その根強い人気を象徴するように、こんな回答も。
「ジャニーズの人気で紅白はさんざん恩恵を受けてきたと思うので、今さら外すなんてひどいと思う」(26歳・会社員)
「ジャニーズが出なくなったら、まったくNHKを見なくなる。受信料を払っているのに」(47歳・会社員)
さらに、テレビ局の姿勢も問われているようだ。
「放送局側にも問題があるのに、出演者側にのみ責任を問うのも疑問。所属タレントの仕事を奪うのは、“彼らの権利を侵害し尊厳を傷つけることにはならないのか?”とも思うので」(51歳・パート・アルバイト)
一方、「出場してはいけないと思う」という意見を合算すると約3割(31・6%)だった。
その理由としては、
「まだ問題が解決していない」
という声が多く、
「ジャニーズ事務所の問題なので、ほかの芸能事務所に移籍するならば出場してもよい」
といった意見も。
さらに、NHKが公共放送であることから、世界からの目を意識した回答もあった。
「個人は関係ないというが、世界はそういう目で見ない。世界から日本が非難される。すべて解決するまで控えたほうがよいと思う」(63歳・パート・アルバイト)
「世界的に見ても稀な規模の性加害事件を起こした企業のタレントを、日本を代表する伝統的な番組に出演させることは、世界的な恥になると思うから」(47歳・無職)

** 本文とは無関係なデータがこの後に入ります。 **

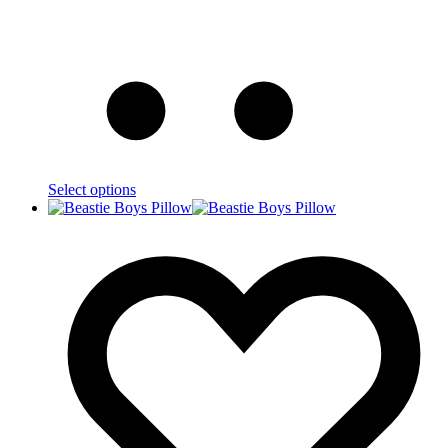
Select options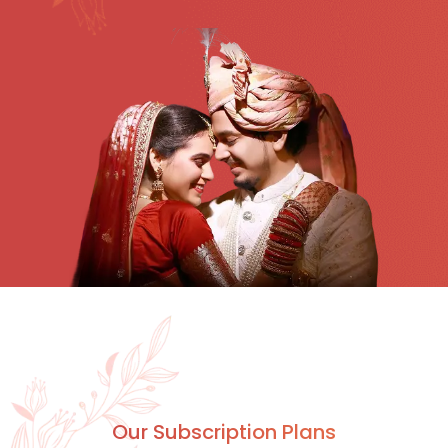
Our Subscription Plans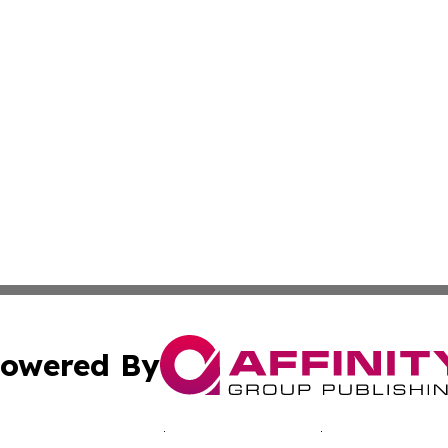
owered By
ubmit Press Release
Terms & Conditions
Copyright/DMCA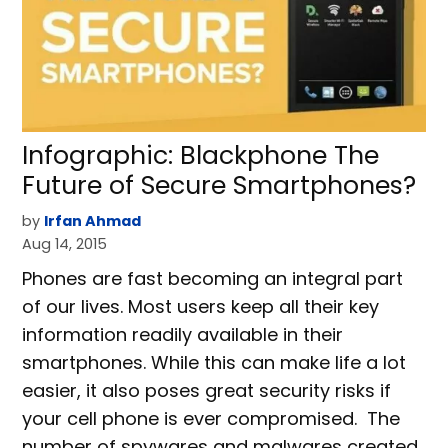
Infographic: Blackphone The
Future of Secure Smartphones?
by
Irfan Ahmad
Aug 14, 2015
Phones are fast becoming an integral part
of our lives. Most users keep all their key
information readily available in their
smartphones. While this can make life a lot
easier, it also poses great security risks if
your cell phone is ever compromised. The
number of spywares and malwares created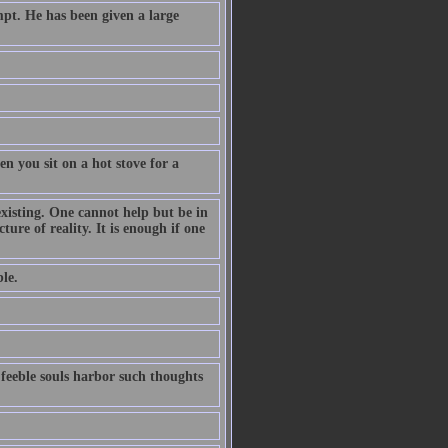
pt. He has been given a large
n you sit on a hot stove for a
existing. One cannot help but be in
ture of reality. It is enough if one
le.
 feeble souls harbor such thoughts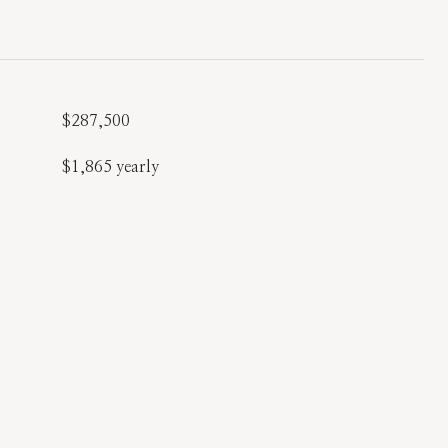
$287,500
$1,865 yearly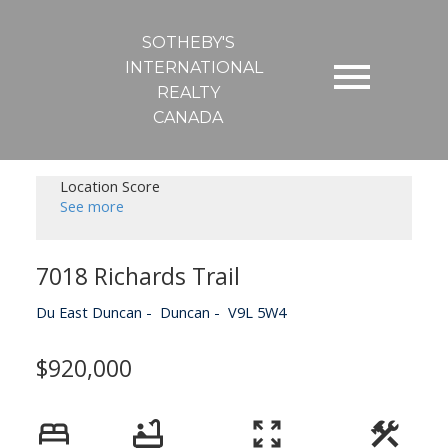
SOTHEBY'S
INTERNATIONAL
REALTY
CANADA
Location Score
See more
7018 Richards Trail
Du East Duncan
Duncan
V9L 5W4
$920,000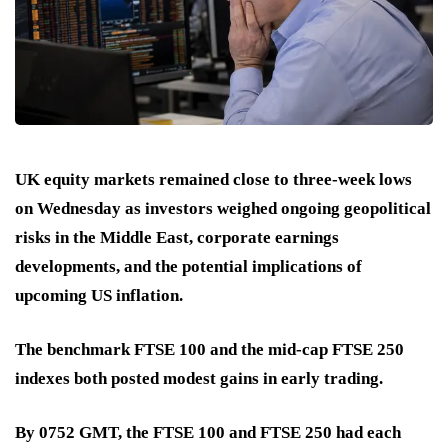
UK equity markets remained close to three-week lows
on Wednesday as investors weighed ongoing geopolitical
risks in the Middle East, corporate earnings
developments, and the potential implications of
upcoming US inflation.
The benchmark FTSE 100 and the mid-cap FTSE 250
indexes both posted modest gains in early trading.
By 0752 GMT, the FTSE 100 and FTSE 250 had each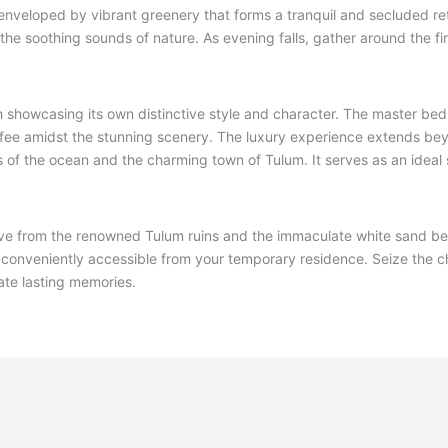
o, enveloped by vibrant greenery that forms a tranquil and secluded re
to the soothing sounds of nature. As evening falls, gather around the fi
ach showcasing its own distinctive style and character. The master be
offee amidst the stunning scenery. The luxury experience extends be
s of the ocean and the charming town of Tulum. It serves as an ideal 
t drive from the renowned Tulum ruins and the immaculate white sand b
ll conveniently accessible from your temporary residence. Seize the 
ate lasting memories.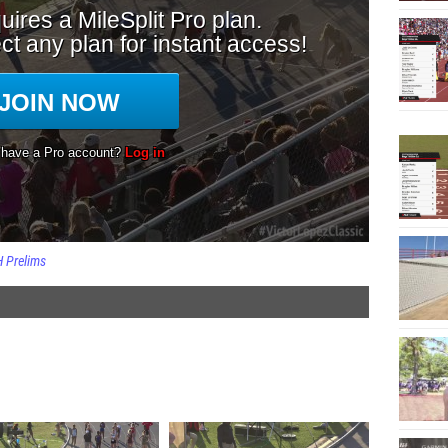
H Prelims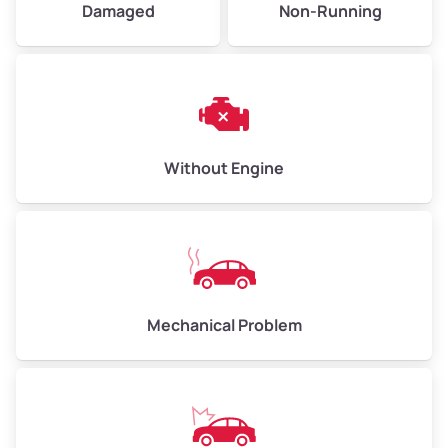
Damaged
Non-Running
High Value ($180/ton)
$540–$720
Avg Weight (lbs)
10,000–12,000
Without Engine
Weight (tons)
5.00–6.00
Low Value ($150/ton)
$750–$900
Avg Value ($165/ton)
$825–$990
High Value ($180/ton)
$900–$1,080
Mechanical Problem
Avg Weight (lbs)
13,000–30,000+
Weight (tons)
6.50–15.00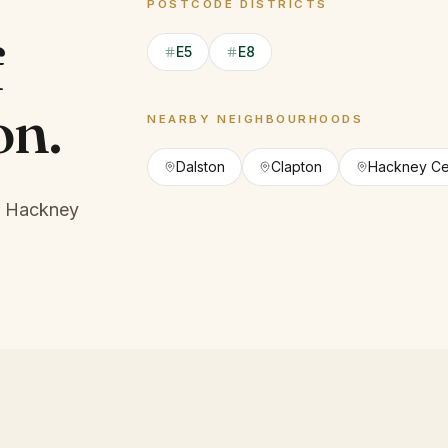
POSTCODE DISTRICTS
f
E5
E8
on
.
NEARBY NEIGHBOURHOODS
Dalston
Clapton
Hackney Ce
r Hackney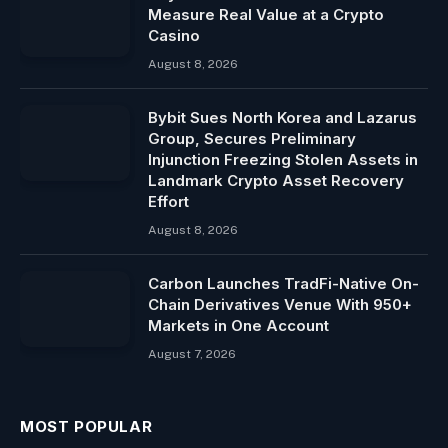
Measure Real Value at a Crypto
Casino
August 8, 2026
Bybit Sues North Korea and Lazarus
Group, Secures Preliminary
Injunction Freezing Stolen Assets in
Landmark Crypto Asset Recovery
Effort
August 8, 2026
Carbon Launches TradFi-Native On-
Chain Derivatives Venue With 950+
Markets in One Account
August 7, 2026
MOST POPULAR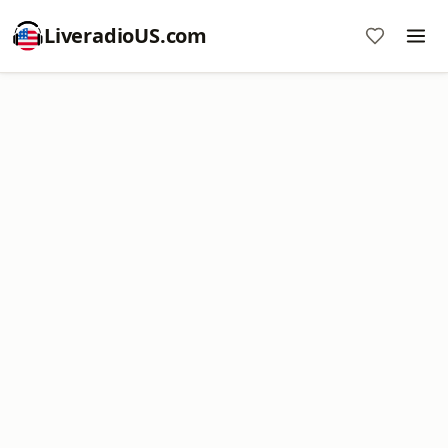
LiveradioUS.com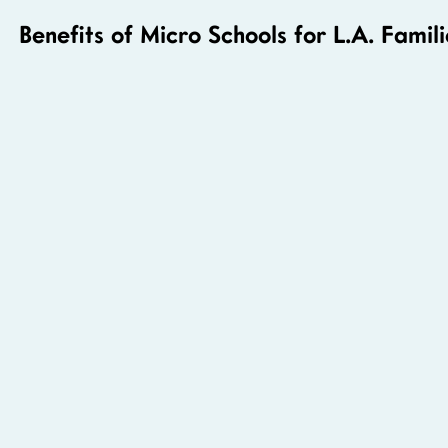
Benefits of Micro Schools for L.A. Famili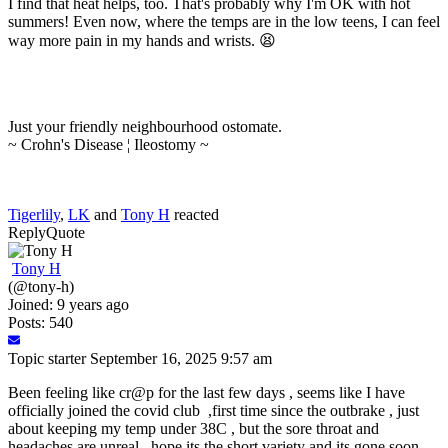
I find that heat helps, too. That's probably why I'm OK with hot
summers! Even now, where the temps are in the low teens, I can feel
way more pain in my hands and wrists. 😫
Just your friendly neighbourhood ostomate.
~ Crohn's Disease ¦ Ileostomy ~
Tigerlily
,
LK
and
Tony H
reacted
Reply
Quote
Tony H
(@tony-h)
Joined: 9 years ago
Posts: 540
Topic starter
September 16, 2025 9:57 am
Been feeling like cr@p for the last few days , seems like I have
officially joined the covid club ,first time since the outbrake , just
about keeping my temp under 38C , but the sore throat and
headaches are unreal , hope its the short variety and its gone soon ,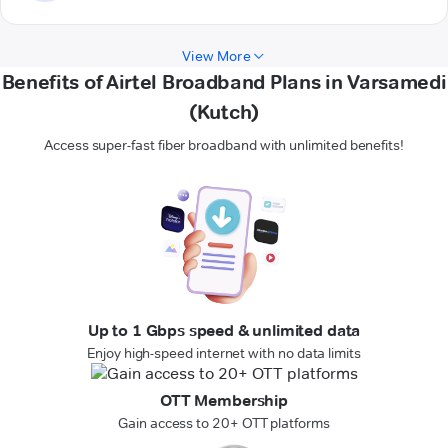
View More
Benefits of Airtel Broadband Plans in Varsamedi
(Kutch)
Access super-fast fiber broadband with unlimited benefits!
Up to 1 Gbps speed & unlimited data
Enjoy high-speed internet with no data limits
OTT Membership
Gain access to 20+ OTT platforms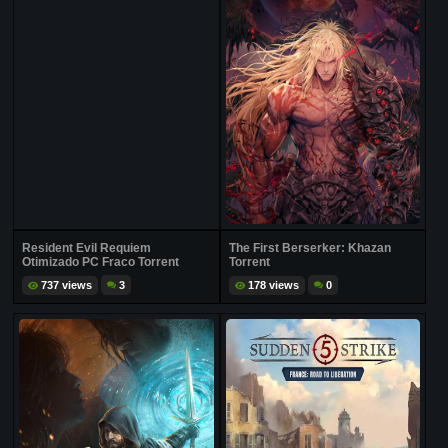
Resident Evil Requiem
The First Berserker: Khazan
Otimizado PC Fraco Torrent
Torrent
737 views
3
178 views
0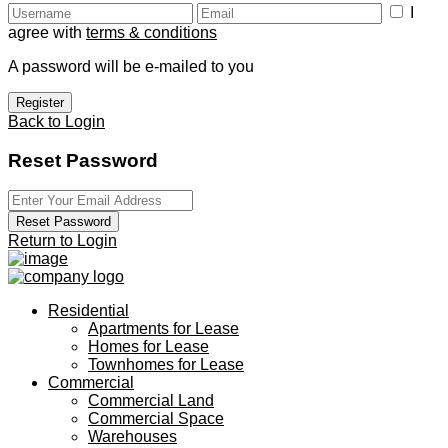
I
agree with
terms & conditions
A password will be e-mailed to you
Register
Back to Login
Reset Password
Reset Password
Return to Login
Residential
Apartments for Lease
Homes for Lease
Townhomes for Lease
Commercial
Commercial Land
Commercial Space
Warehouses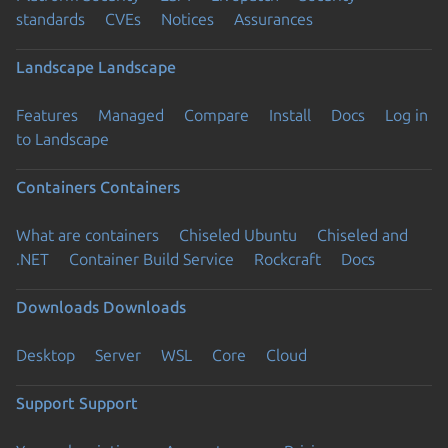
standards
CVEs
Notices
Assurances
Landscape
Landscape
Features
Managed
Compare
Install
Docs
Log in
to Landscape
Containers
Containers
What are containers
Chiseled Ubuntu
Chiseled and
.NET
Container Build Service
Rockcraft
Docs
Downloads
Downloads
Desktop
Server
WSL
Core
Cloud
Support
Support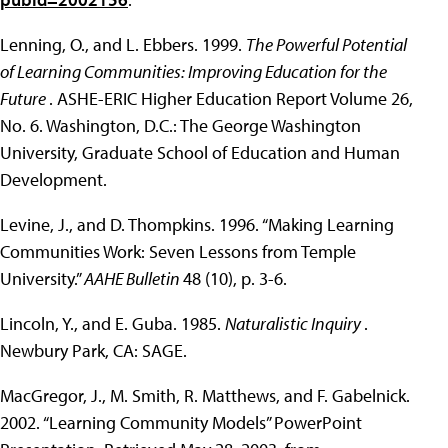
Lenning, O., and L. Ebbers. 1999.
The Powerful Potential
of Learning Communities: Improving Education for the
Future
. ASHE-ERIC Higher Education Report Volume 26,
No. 6. Washington, D.C.: The George Washington
University, Graduate School of Education and Human
Development.
Levine, J., and D. Thompkins. 1996. “Making Learning
Communities Work: Seven Lessons from Temple
University.”
AAHE Bulletin
48 (10), p. 3-6.
Lincoln, Y., and E. Guba. 1985.
Naturalistic Inquiry
.
Newbury Park, CA: SAGE.
MacGregor, J., M. Smith, R. Matthews, and F. Gabelnick.
2002. “Learning Community Models” PowerPoint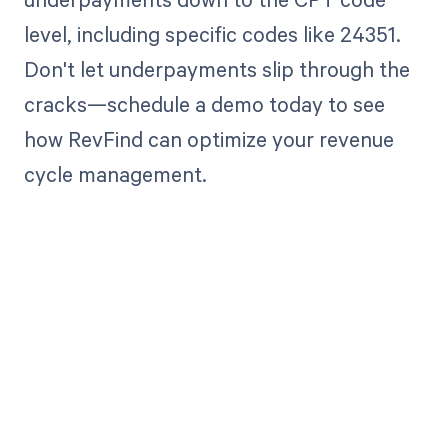
level, including specific codes like 24351.
Don't let underpayments slip through the
cracks—schedule a demo today to see
how RevFind can optimize your revenue
cycle management.
Get paid in full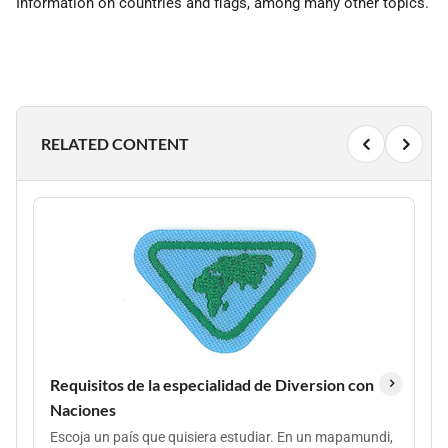
Information on countries and flags, among many other topics.
RELATED CONTENT
Requisitos de la especialidad de Diversion con
Naciones
Escoja un país que quisiera estudiar. En un mapamundi,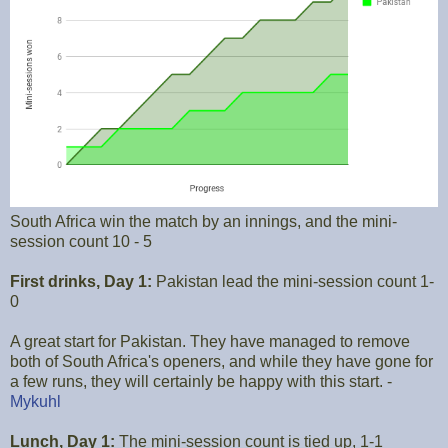
South Africa win the match by an innings, and the mini-
session count 10 - 5
First drinks, Day 1:
Pakistan lead the mini-session count 1-
0
A great start for Pakistan. They have managed to remove
both of South Africa's openers, and while they have gone for
a few runs, they will certainly be happy with this start. -
Mykuhl
Lunch, Day 1:
The mini-session count is tied up, 1-1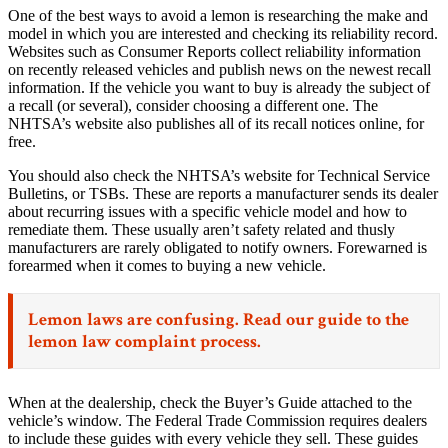
One of the best ways to avoid a lemon is researching the make and
model in which you are interested and checking its reliability record.
Websites such as Consumer Reports collect reliability information
on recently released vehicles and publish news on the newest recall
information. If the vehicle you want to buy is already the subject of
a recall (or several), consider choosing a different one. The
NHTSA’s website also publishes all of its recall notices online, for
free.
You should also check the NHTSA’s website for Technical Service
Bulletins, or TSBs. These are reports a manufacturer sends its dealer
about recurring issues with a specific vehicle model and how to
remediate them. These usually aren’t safety related and thusly
manufacturers are rarely obligated to notify owners. Forewarned is
forearmed when it comes to buying a new vehicle.
Lemon laws are confusing. Read our
guide to the
lemon law complaint process.
When at the dealership, check the Buyer’s Guide attached to the
vehicle’s window. The Federal Trade Commission requires dealers
to include these guides with every vehicle they sell. These guides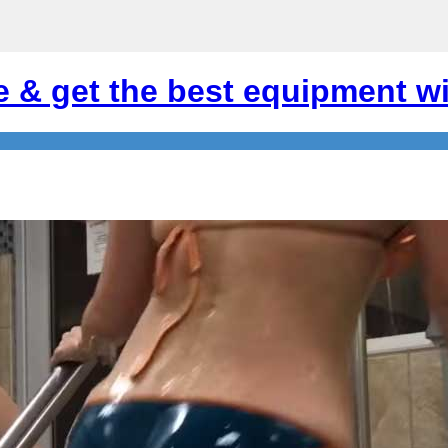
e & get the best equipment wi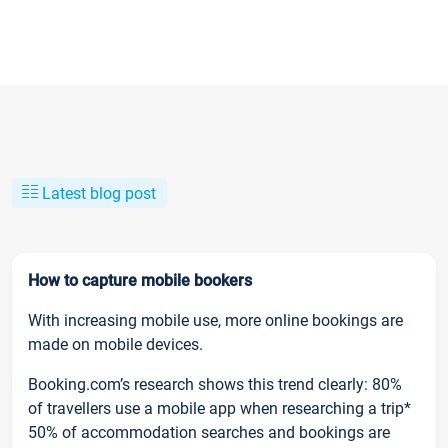
Latest blog post
How to capture mobile bookers
With increasing mobile use, more online bookings are
made on mobile devices.
Booking.com’s research shows this trend clearly: 80%
of travellers use a mobile app when researching a trip*
50% of accommodation searches and bookings are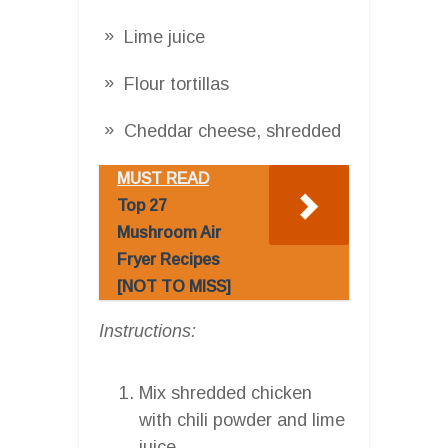
Lime juice
Flour tortillas
Cheddar cheese, shredded
MUST READ
Top 27
Mushroom Air
Fryer Recipes
[NOT TO MISS]
Instructions:
Mix shredded chicken
with chili powder and lime
juice.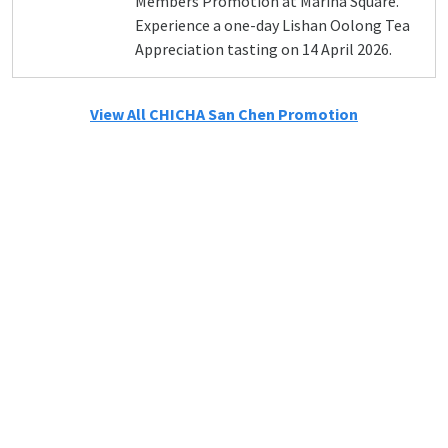
Members Promotion at Marina Square.
Experience a one-day Lishan Oolong Tea
Appreciation tasting on 14 April 2026.
View All CHICHA San Chen Promotion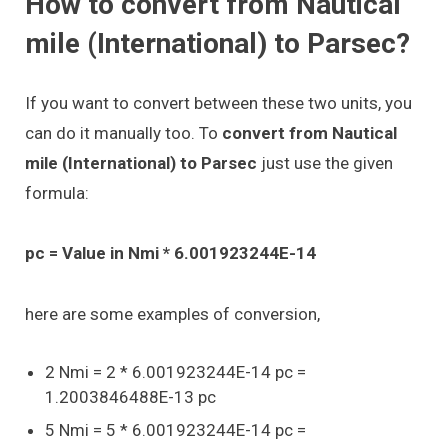
How to convert from Nautical
mile (International) to Parsec?
If you want to convert between these two units, you
can do it manually too. To
convert from Nautical
mile (International) to Parsec
just use the given
formula:
pc = Value in Nmi * 6.001923244E-14
here are some examples of conversion,
2 Nmi = 2 * 6.001923244E-14 pc =
1.2003846488E-13 pc
5 Nmi = 5 * 6.001923244E-14 pc =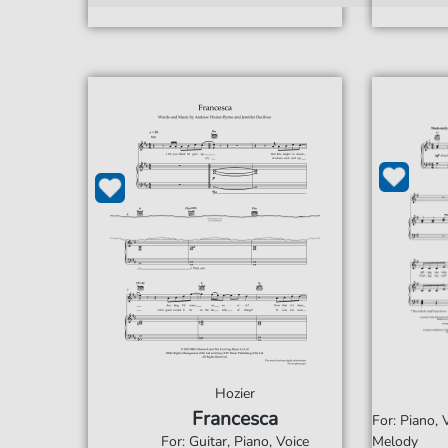
Hozier
Francesca
For: Piano,
For: Guitar, Piano, Voice
Melody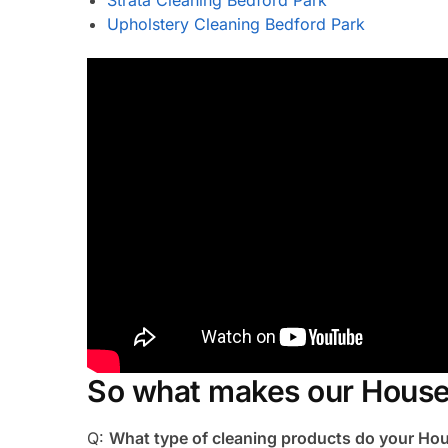
Upholstery Cleaning Bedford Park
So what makes our House 
Q:
What type of cleaning products do your Ho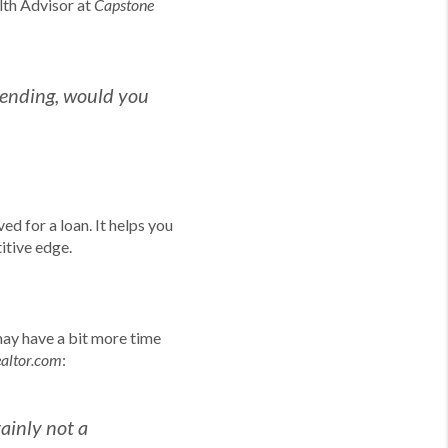
lth Advisor at
Capstone
pending, would you
ed for a loan. It helps you
itive edge.
may have a bit more time
:
ealtor.com
tainly not a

また、性加害問題にかかわらず、これまでの“ジャニーズ枠”に疑問を抱いていた意見も見受けられた。
「過去の出場枠についても不透明さを感じていたので、今回の問題を契機に見直す必要があると思う」(64歳・専業主婦)
“演歌第7世代”に白羽の矢が立つ可能性
もしも、ジャニーズ勢の出場がない場合、例年どおりの組数であれば、5~6組の男性アーティストが新たに出場できる可能性が出てくる。
アンケートでは、ジャニーズがいない場合に出場してほしいアーティストも聞いた(複数回答)。しかし、過半数の支持を集めるアーティストはおらず、『BTS(20・1%)』『Da―iCE(13・5%)』『BE:FIRST(11・9%)』が上位3組となった。
“ジャニーズ枠”を奪うアーティストが誰になるのか、混戦状態となりそうだ。
有力候補といわれているのは、グループアーティストだけではなく……。
「辰巳ゆうとさん、新浜レオンさん、二見颯一さん、彩青さんら“演歌第7世代”に白羽の矢が立つ可能性が浮上しています。年配の女性層からアイドル並みの支持を得ており、ジャニーズさながらの手作りうちわで応援する女性ファンもいるんです」(レコード会社関係者)
前出の富澤さんにも“演歌第7世代”の人気ぶりを聞いた。
「彼らの曲は“ド演歌”ではなく“歌謡ポップス”のようなものが多い。ポップスの良さもあるけれど、歌謡曲のわかりやすさもあるので、非常に聴きやすいのです。さらに見た目もカッコいいですから、非常に高い人気を集めています。今回、ジャニーズの出場がなくなった場合、彼らが抜擢される可能性は高いと思います」(富澤さん、以下同)
それ以外にも“SNS系”が増加することも考えられるという。
「ジャニーズがいないぶん、若者たちの視聴率を獲得するべく、TikTokなどのSNSで人気を集めているアーティストが増えるのではないでしょうか」
“紅白”の勝負を決める前に“白黒”つけるべき問題が山積みのようだ。